Task details — For this exercise, reproduce the entries below exactly, but only from the line containing "per migliorar" through the line containing "Sallam. Ini akan", both included.

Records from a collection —

......

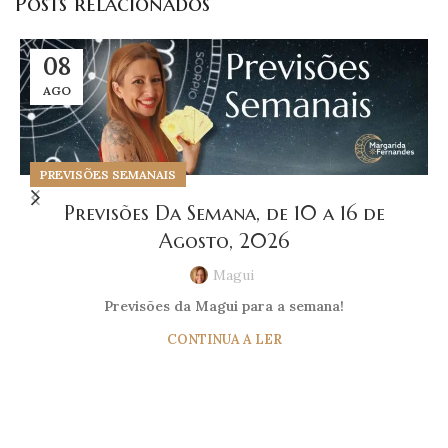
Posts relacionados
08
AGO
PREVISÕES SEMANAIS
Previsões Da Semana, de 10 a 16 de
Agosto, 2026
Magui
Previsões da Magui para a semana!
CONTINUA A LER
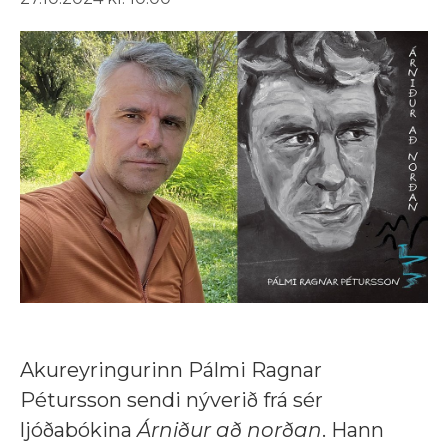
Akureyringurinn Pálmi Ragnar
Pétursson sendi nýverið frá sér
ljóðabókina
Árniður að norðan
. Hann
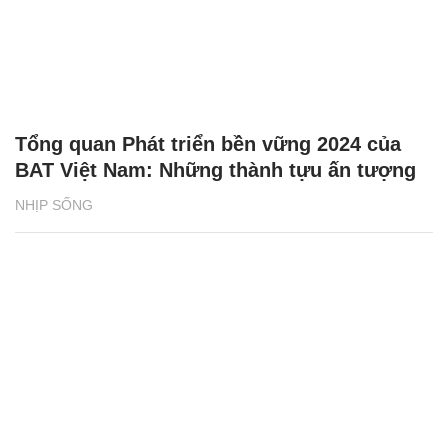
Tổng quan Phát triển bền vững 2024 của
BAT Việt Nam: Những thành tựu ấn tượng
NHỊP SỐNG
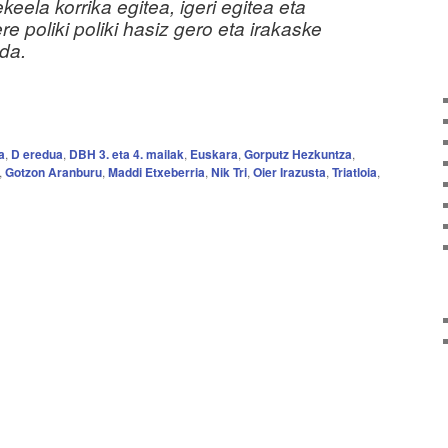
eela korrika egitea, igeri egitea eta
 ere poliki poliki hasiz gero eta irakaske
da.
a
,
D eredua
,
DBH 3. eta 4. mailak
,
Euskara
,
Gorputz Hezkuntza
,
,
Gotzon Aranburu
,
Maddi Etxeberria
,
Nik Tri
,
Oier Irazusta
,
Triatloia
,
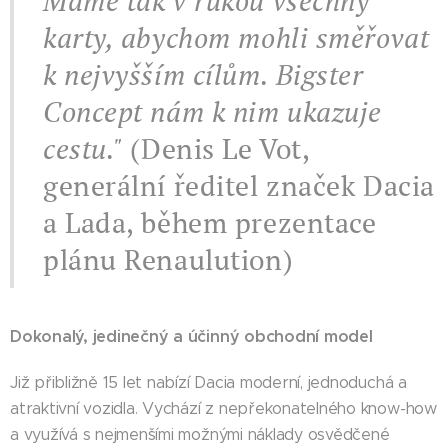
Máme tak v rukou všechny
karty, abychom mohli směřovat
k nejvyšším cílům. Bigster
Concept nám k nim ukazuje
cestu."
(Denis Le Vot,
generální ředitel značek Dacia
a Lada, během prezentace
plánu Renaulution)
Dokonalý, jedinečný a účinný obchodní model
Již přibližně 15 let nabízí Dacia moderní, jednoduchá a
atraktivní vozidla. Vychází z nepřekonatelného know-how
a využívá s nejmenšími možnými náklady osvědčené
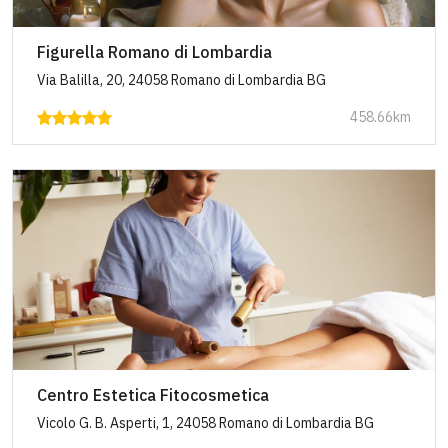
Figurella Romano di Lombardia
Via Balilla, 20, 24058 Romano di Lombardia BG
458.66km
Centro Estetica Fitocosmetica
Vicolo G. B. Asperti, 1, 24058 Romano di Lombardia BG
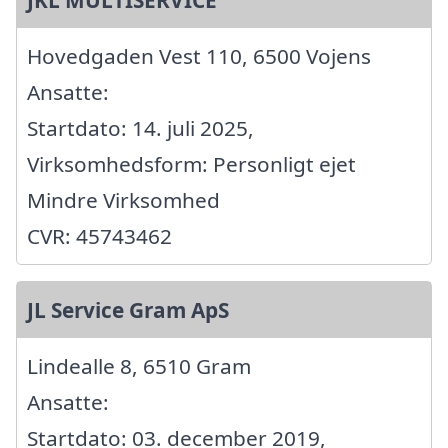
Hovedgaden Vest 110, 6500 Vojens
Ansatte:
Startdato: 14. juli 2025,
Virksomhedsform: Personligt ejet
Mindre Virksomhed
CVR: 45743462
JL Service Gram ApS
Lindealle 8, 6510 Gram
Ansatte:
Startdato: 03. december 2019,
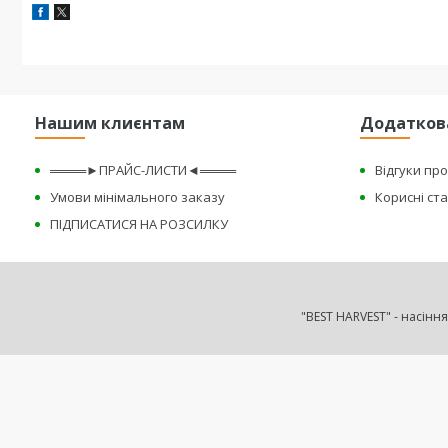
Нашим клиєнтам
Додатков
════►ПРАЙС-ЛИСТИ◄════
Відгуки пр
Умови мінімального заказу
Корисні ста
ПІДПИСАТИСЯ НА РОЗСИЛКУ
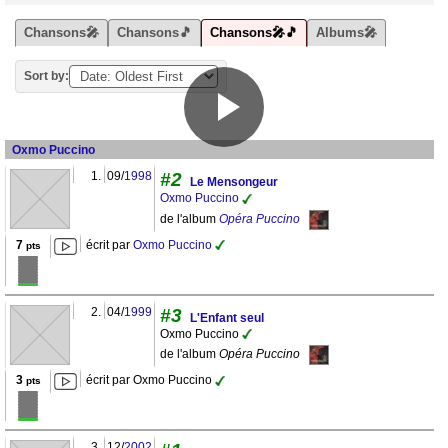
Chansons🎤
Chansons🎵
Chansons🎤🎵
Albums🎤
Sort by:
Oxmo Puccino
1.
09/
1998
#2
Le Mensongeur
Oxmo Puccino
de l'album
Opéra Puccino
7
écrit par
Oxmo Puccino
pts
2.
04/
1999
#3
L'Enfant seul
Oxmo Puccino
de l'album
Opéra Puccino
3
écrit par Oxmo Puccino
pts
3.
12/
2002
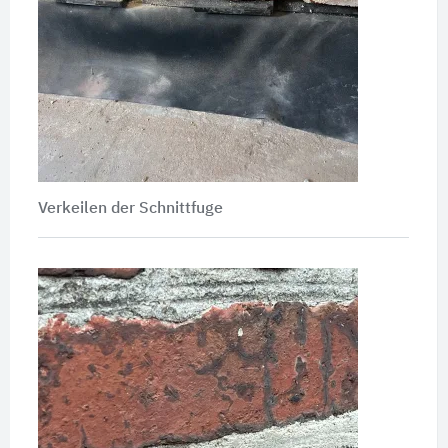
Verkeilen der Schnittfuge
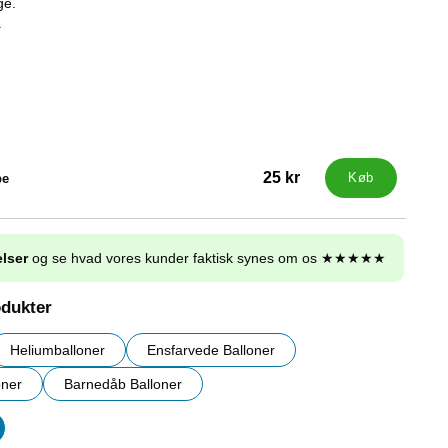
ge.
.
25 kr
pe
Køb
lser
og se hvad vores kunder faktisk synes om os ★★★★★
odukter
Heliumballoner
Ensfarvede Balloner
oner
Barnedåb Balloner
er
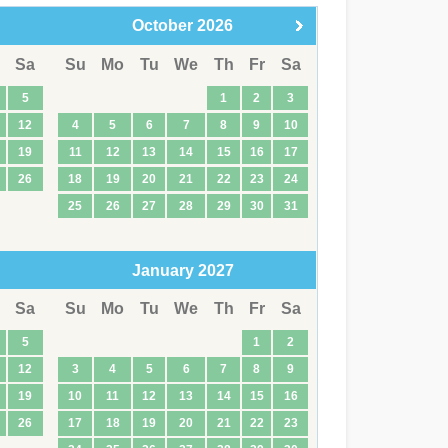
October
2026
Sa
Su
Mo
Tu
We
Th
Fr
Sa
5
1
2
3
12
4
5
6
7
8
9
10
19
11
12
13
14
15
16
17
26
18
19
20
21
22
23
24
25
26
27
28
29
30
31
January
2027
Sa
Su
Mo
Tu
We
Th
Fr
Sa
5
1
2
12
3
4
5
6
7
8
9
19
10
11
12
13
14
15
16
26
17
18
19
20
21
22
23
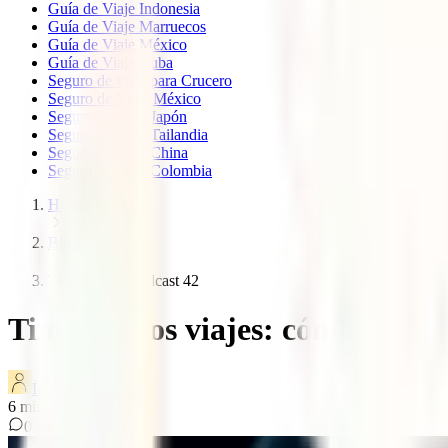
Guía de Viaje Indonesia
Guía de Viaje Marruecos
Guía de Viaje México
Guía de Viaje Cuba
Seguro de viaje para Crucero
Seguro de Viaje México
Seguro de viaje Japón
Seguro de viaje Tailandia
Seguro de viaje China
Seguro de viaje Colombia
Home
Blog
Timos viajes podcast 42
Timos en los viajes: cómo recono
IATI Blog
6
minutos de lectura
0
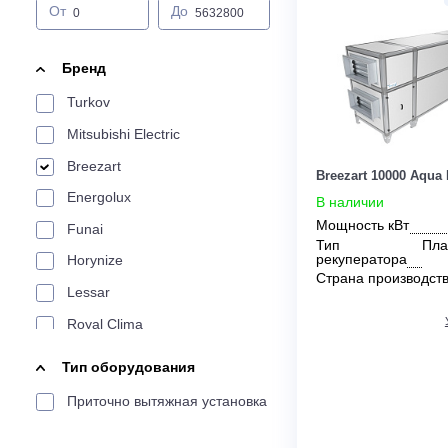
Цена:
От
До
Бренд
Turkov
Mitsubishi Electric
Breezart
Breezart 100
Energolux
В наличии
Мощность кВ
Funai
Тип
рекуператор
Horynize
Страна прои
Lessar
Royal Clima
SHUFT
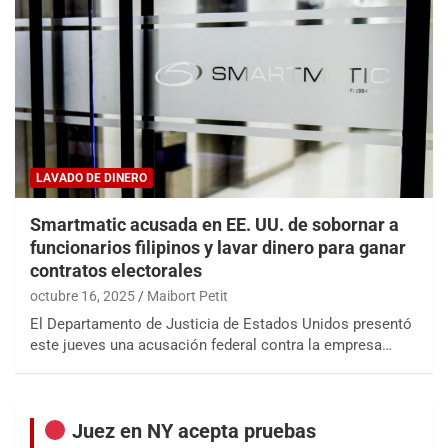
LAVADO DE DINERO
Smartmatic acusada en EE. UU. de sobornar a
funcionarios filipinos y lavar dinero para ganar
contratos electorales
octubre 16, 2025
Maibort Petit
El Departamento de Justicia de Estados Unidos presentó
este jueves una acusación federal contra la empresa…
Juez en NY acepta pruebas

......

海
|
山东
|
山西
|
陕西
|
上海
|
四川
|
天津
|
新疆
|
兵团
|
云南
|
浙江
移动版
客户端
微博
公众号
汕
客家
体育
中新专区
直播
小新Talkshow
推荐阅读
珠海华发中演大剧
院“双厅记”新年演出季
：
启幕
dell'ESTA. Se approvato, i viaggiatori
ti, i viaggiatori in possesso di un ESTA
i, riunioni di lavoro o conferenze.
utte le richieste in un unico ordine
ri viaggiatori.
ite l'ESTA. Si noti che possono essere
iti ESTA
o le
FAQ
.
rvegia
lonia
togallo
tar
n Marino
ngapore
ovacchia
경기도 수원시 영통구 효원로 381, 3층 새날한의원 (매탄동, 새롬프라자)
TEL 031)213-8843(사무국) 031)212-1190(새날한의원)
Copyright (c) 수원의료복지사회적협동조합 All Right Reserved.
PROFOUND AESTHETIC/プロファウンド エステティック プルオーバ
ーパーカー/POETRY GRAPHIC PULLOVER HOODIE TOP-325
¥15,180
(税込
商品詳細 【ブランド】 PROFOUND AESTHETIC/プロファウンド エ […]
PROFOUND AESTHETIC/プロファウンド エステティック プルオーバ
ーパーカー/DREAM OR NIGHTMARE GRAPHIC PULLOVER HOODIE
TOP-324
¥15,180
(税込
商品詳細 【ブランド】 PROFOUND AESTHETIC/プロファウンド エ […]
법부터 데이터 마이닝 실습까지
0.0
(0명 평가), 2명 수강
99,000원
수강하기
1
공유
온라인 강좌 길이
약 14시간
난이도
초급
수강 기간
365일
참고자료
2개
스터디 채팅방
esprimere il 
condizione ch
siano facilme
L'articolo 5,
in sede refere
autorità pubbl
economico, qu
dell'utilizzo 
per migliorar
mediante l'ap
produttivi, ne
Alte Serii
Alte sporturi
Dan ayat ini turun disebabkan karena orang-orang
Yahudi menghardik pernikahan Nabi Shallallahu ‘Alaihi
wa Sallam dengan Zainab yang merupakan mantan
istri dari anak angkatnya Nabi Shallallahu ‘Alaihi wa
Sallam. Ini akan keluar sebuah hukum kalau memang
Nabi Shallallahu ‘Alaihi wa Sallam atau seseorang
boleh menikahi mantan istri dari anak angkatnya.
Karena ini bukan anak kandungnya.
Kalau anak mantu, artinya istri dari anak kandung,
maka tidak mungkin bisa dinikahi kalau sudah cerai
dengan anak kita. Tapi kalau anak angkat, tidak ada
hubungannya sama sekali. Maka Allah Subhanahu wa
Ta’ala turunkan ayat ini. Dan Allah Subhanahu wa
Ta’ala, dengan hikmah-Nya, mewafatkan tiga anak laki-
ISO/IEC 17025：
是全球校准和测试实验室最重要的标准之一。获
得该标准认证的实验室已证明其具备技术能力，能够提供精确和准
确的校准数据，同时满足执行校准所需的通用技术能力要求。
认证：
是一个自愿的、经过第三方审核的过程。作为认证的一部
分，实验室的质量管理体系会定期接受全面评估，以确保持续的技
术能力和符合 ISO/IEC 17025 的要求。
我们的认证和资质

......

Your solution —
per migliorar
mediante l'ap
produttivi, ne
Alte Serii
Alte sporturi
Dan ayat ini turun disebabkan karena orang-orang
Yahudi menghardik pernikahan Nabi Shallallahu ‘Alaihi
wa Sallam dengan Zainab yang merupakan mantan
istri dari anak angkatnya Nabi Shallallahu ‘Alaihi wa
Sallam. Ini akan keluar sebuah hukum kalau memang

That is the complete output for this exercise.